Our newest report that will be released in early April will also reflect months of intense discussion, many amendments and clarifications, and a deeply felt tension about the apparent gap between what may be scientifically possible and what might by ethically questionable.
This Council, unlike others that have dealt with bioethical issues, is keenly aware that science and ethics are inextricably linked. The whole Council had no trouble condemning the creation of new humans by cloning, but after that agreement struggled with our many disagreements. To say that the Council lacks "procedural justice" is wholly and wildly unfair.
It is especially unfair to say that Kass suffers from a conflict of interest. The charge seems to rest on a press account that Kass will work with a writer to publish some new arguments in a respectable journal. This criticism is akin to demanding that judges never give speeches or write articles because somehow their independence will be jeopardized. If one employed that argument when one was selecting a chairman, one would have to recruit a philosophical eunuch who had managed to keep all thoughts to himself.
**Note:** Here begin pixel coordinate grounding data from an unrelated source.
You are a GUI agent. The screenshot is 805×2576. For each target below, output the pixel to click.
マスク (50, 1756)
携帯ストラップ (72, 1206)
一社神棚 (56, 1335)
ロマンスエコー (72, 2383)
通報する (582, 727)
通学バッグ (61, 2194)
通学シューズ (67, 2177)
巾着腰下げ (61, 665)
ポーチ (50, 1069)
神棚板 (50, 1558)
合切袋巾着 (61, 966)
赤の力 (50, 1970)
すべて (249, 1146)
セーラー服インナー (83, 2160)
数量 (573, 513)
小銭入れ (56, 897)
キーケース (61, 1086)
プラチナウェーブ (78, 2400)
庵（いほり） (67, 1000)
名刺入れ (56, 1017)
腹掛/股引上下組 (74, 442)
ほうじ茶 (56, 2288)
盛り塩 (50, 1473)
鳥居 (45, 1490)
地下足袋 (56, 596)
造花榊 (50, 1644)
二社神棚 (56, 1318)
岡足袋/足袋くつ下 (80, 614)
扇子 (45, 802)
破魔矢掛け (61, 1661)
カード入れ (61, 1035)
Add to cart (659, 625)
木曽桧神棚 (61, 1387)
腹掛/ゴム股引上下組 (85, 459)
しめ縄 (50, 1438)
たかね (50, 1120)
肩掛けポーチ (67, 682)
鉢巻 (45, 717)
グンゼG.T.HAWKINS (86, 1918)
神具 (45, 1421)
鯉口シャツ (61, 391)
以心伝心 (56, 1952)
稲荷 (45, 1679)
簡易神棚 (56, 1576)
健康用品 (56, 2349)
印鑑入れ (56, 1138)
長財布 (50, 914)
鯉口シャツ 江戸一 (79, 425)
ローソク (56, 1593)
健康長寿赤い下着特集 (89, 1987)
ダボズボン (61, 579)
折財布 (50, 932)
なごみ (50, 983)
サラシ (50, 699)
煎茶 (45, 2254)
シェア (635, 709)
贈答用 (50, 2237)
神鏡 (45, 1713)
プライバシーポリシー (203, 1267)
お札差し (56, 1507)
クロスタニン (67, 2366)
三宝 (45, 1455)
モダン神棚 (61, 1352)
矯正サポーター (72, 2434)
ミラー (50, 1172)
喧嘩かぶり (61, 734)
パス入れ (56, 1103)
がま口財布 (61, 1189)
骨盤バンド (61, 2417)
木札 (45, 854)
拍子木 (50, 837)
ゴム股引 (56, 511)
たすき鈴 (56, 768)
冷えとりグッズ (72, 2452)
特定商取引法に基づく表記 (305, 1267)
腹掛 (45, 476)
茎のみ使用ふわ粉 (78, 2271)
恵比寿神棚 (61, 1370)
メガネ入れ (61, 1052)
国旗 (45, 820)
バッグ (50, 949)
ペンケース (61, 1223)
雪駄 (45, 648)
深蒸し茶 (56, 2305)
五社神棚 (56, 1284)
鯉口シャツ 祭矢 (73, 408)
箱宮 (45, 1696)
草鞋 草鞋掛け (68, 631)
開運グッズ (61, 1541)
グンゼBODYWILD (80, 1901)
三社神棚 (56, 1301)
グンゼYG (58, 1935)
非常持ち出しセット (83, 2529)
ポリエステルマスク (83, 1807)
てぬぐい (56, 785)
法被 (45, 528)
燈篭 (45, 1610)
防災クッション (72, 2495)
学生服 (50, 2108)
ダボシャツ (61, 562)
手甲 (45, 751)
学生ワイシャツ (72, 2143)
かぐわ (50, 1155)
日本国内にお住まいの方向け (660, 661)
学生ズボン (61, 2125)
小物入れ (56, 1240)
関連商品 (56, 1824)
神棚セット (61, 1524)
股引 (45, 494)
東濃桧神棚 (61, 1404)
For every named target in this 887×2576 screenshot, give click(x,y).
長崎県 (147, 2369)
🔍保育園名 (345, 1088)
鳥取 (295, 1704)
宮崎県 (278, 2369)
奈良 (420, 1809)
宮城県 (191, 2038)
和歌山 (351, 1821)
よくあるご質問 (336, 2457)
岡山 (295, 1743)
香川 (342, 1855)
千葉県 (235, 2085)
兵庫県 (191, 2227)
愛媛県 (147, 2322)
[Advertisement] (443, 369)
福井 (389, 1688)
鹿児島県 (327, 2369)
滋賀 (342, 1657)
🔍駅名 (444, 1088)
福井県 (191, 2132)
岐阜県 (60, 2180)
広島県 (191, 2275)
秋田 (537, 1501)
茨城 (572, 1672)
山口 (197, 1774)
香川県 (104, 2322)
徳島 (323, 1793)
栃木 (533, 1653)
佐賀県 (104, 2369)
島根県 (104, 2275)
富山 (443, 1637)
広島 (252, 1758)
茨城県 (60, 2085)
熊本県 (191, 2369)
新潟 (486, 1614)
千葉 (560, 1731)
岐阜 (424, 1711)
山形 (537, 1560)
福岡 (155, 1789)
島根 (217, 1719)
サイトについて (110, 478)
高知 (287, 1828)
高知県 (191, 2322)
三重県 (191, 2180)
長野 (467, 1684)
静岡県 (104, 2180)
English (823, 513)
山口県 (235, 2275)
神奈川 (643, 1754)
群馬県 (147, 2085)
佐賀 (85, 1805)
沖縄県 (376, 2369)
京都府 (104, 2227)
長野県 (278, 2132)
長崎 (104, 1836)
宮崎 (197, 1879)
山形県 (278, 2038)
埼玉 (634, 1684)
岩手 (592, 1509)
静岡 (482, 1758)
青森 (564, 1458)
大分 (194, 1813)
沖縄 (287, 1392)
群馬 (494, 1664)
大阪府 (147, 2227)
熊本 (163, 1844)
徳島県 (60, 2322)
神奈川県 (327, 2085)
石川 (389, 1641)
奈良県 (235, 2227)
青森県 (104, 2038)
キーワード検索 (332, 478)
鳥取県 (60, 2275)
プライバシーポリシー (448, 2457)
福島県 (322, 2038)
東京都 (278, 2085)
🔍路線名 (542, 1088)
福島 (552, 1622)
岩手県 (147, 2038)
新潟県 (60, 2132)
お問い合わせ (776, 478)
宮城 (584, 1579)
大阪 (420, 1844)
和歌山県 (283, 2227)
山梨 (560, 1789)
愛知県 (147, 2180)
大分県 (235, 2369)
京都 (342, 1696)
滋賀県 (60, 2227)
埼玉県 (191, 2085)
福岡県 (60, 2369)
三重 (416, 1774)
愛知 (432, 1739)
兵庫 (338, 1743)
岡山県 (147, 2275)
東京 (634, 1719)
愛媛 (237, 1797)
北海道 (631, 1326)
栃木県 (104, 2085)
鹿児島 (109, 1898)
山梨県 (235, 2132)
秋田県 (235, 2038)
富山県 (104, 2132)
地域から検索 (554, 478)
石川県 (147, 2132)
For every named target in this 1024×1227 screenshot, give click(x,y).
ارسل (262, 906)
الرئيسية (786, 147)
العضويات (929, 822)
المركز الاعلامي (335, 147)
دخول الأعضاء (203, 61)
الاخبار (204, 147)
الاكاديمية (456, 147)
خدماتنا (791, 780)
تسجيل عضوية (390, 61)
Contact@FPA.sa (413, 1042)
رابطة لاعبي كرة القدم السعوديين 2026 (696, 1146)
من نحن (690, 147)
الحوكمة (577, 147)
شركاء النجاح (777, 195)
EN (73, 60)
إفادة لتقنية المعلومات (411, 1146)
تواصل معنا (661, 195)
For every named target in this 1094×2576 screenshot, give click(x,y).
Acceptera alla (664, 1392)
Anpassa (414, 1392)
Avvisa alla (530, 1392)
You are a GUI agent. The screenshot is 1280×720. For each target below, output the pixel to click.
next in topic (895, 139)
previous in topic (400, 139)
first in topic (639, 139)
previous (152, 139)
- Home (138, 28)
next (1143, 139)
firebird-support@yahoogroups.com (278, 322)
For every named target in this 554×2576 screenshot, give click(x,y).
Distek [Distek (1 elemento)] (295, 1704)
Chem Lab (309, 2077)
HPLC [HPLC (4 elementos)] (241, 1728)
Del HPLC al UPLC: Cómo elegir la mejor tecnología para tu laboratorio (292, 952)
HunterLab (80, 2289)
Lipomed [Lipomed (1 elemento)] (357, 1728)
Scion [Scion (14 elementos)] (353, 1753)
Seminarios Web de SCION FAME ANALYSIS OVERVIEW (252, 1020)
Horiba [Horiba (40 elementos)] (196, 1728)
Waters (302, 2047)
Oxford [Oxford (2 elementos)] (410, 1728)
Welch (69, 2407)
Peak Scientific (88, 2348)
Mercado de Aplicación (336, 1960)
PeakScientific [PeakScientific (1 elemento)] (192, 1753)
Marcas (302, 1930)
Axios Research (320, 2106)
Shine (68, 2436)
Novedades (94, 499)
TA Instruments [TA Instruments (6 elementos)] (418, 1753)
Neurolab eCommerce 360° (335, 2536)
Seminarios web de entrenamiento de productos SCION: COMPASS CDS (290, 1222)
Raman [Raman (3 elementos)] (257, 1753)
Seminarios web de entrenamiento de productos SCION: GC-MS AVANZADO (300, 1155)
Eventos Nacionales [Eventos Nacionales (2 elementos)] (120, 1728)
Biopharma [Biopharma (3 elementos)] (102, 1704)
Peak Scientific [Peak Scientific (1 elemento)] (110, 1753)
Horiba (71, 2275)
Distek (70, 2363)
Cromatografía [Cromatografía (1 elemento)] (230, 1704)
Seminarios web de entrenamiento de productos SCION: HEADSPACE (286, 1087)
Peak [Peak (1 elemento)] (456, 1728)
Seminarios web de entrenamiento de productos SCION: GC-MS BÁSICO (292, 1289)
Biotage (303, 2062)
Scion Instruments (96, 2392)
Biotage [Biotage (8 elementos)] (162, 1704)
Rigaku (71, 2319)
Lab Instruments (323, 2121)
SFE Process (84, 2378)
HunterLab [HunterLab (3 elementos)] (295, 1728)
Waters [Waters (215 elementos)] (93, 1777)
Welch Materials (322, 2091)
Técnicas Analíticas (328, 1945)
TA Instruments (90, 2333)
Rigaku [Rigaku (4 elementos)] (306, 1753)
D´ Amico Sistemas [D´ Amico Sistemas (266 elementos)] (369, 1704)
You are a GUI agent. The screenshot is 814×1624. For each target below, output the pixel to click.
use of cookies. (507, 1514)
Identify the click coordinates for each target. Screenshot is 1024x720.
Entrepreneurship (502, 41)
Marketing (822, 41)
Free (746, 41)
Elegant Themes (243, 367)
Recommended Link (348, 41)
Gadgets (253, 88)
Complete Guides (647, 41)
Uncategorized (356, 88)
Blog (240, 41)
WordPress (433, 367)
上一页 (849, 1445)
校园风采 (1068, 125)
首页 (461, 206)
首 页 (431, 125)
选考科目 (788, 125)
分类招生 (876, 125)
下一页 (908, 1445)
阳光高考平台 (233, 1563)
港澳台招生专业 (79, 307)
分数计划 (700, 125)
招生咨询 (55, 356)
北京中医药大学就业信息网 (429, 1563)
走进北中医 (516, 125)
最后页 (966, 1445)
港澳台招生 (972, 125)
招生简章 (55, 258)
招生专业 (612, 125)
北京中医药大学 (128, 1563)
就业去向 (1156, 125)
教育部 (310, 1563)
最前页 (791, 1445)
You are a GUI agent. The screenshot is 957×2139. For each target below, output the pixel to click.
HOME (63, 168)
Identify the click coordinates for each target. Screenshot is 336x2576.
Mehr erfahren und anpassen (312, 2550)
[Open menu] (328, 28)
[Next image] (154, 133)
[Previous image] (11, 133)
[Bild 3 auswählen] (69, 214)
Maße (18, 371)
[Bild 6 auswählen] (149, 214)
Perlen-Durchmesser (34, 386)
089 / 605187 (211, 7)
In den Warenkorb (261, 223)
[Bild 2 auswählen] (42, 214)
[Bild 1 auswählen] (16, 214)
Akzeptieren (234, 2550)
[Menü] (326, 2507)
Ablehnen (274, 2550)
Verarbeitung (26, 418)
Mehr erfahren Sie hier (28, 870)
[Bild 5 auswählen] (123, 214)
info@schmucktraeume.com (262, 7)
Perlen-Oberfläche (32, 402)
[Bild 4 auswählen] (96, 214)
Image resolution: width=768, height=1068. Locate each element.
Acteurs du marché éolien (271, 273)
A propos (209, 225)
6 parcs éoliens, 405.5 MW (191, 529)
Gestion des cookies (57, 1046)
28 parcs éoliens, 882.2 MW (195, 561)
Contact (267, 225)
But who would hire such a cipher? (All right, there is Justice David Souter, but apart from him . . .?)
There is literally no truth in the argument that Kass's own views were "more likely to get a hearing than those of other well-qualified bioethicists." People who make these charges should read the verbatim transcripts of every meeting of the Council, transcripts that are published on the Council's web site. Do that and then tell me that Kass's views get a better hearing than those of Michael Gazzaniga, Janet Rowley, Robert George, Daniel Foster, or Michael Sandel (to name but a few members).
If you are looking for procedural justice, you will find it in this Council.
James Q. Wilson is professor emeritus at UCLA's Anderson School of Management and a member of the President's Council on Bioethics.